In the records below, find the line that contains "horários disponíveis, tudo dentro" and the line that contains "O Gemini no Chrome não foi a única". Set down exactly those lines and every line between them, and nothing more.

**Material to process:**

####

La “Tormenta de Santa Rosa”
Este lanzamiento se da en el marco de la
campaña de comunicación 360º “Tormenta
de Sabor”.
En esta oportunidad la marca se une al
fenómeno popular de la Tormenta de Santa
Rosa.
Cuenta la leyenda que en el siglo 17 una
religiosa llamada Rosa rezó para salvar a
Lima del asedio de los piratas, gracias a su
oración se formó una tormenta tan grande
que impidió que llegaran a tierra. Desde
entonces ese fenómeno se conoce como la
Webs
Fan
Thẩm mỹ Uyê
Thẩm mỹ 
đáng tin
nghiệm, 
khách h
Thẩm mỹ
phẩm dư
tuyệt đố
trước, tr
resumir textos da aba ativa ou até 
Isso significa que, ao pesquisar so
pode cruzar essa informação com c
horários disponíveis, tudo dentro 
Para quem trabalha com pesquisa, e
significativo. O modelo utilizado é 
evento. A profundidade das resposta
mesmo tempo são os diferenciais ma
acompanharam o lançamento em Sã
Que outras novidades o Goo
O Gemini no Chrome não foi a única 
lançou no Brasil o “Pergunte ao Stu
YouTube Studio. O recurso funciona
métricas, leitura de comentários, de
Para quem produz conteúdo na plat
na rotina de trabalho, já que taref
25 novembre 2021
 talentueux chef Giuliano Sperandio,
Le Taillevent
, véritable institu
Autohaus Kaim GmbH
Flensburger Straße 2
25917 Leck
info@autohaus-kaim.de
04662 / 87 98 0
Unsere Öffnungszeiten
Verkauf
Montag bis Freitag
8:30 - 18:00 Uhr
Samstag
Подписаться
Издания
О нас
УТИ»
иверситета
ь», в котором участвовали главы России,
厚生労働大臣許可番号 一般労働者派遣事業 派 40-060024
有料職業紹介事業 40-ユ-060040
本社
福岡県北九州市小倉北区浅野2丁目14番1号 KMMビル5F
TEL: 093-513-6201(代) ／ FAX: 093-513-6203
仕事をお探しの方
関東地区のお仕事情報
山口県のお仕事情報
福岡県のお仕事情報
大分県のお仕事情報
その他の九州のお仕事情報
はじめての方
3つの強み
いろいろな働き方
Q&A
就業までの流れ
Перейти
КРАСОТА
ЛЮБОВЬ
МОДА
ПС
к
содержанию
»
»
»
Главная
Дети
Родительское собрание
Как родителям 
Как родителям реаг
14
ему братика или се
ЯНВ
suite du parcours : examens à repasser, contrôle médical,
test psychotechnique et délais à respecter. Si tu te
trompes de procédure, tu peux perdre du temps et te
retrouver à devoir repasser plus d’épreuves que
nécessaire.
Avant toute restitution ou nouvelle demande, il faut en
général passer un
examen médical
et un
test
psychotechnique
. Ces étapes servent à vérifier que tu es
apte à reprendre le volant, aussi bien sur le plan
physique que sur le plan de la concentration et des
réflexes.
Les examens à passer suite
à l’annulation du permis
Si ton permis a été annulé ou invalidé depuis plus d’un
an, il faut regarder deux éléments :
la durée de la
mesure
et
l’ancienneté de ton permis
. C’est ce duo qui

####

**Solution to the exercise:**
horários disponíveis, tudo dentro 
Para quem trabalha com pesquisa, e
significativo. O modelo utilizado é 
evento. A profundidade das resposta
mesmo tempo são os diferenciais ma
acompanharam o lançamento em Sã
Que outras novidades o Goo
O Gemini no Chrome não foi a única 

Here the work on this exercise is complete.